Any picture in the material should be left out, while all other lines are copied exactly.

┌─ AVAILABLE DATA

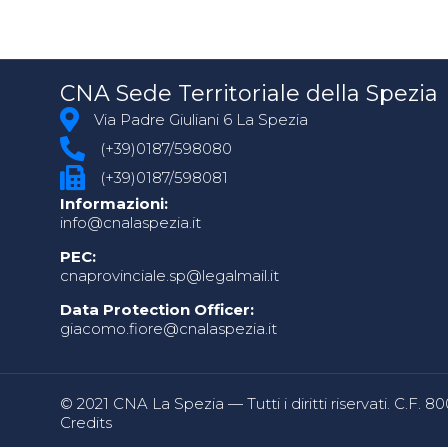
CNA Sede Territoriale della Spezia
Via Padre Giuliani 6 La Spezia
(+39)0187/598080
(+39)0187/598081
Informazioni:
info@cnalaspezia.it
PEC:
cnaprovinciale.sp@legalmail.it
Data Protection Officer:
giacomo.fiore@cnalaspezia.it
© 2021 CNA La Spezia — Tutti i diritti riservati. C.F. 
Credits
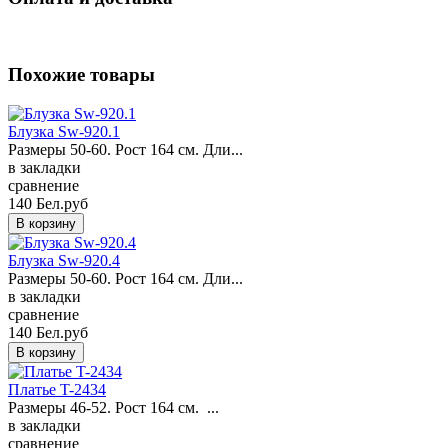
Похожие товары
Блузка Sw-920.1
Размеры 50-60. Рост 164 см. Дли...
в закладки
сравнение
140 Бел.руб
Блузка Sw-920.4
Размеры 50-60. Рост 164 см. Дли...
в закладки
сравнение
140 Бел.руб
Платье T-2434
Размеры 46-52. Рост 164 см. ...
в закладки
сравнение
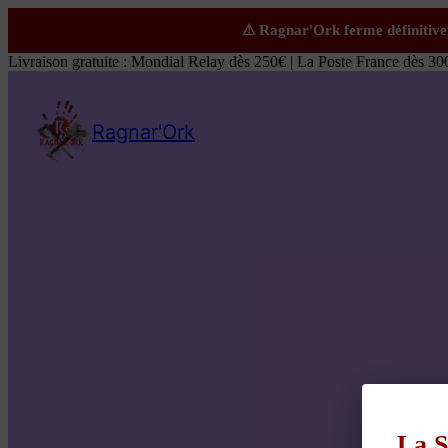
Livraison gratuite : Mondial Relay dès 250€ | La Poste France dès 30
Ragnar'Ork
La S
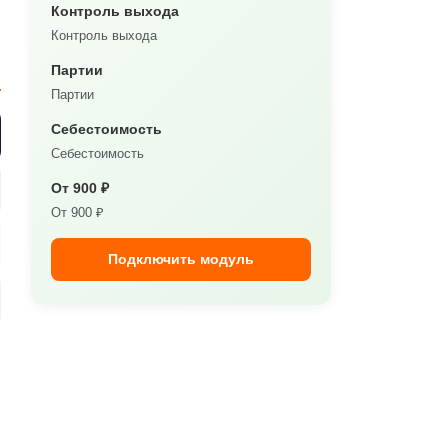
Контроль выхода
Контроль выхода
Партии
Партии
Себестоимость
Себестоимость
От 900 ₽
От 900 ₽
Подключить модуль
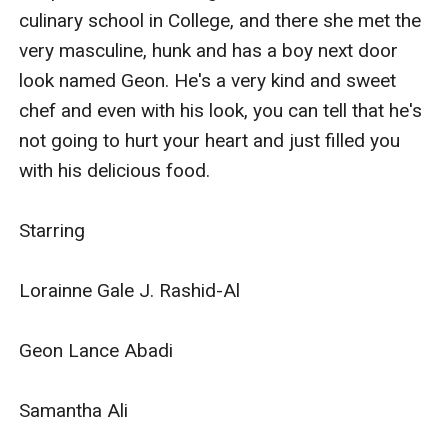
culinary school in College, and there she met the 
very masculine, hunk and has a boy next door 
look named Geon. He's a very kind and sweet 
chef and even with his look, you can tell that he's 
not going to hurt your heart and just filled you 
with his delicious food.

Starring

Lorainne Gale J. Rashid-Al

Geon Lance Abadi

Samantha Ali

└─

- [SOLUTION TO THIS TASK]
CNA Sede Territoriale della Spezia
Via Padre Giuliani 6 La Spezia
(+39)0187/598080
(+39)0187/598081
Informazioni:
info@cnalaspezia.it
PEC:
cnaprovinciale.sp@legalmail.it
Data Protection Officer:
giacomo.fiore@cnalaspezia.it
© 2021 CNA La Spezia — Tutti i diritti riservati. C.F. 
Credits
Похожие товары
Блузка Sw-920.1
Размеры 50-60. Рост 164 см. Дли...
в закладки
сравнение
140 Бел.руб
Блузка Sw-920.4
Размеры 50-60. Рост 164 см. Дли...
в закладки
сравнение
140 Бел.руб
Платье T-2434
Размеры 46-52. Рост 164 см. ...
в закладки
сравнение
Livraison gratuite : Mondial Relay dès 250€ | La Poste France dès 30
Ragnar'Ork
La S
Контроль выхода
Контроль выхода
Партии
Партии
Себестоимость
Себестоимость
От 900 ₽
От 900 ₽
Подключить модуль
culinary school in College, and there she met the 
very masculine, hunk and has a boy next door 
look named Geon. He's a very kind and sweet 
chef and even with his look, you can tell that he's 
not going to hurt your heart and just filled you 
with his delicious food.

Starring

Lorainne Gale J. Rashid-Al

Geon Lance Abadi

Samantha Ali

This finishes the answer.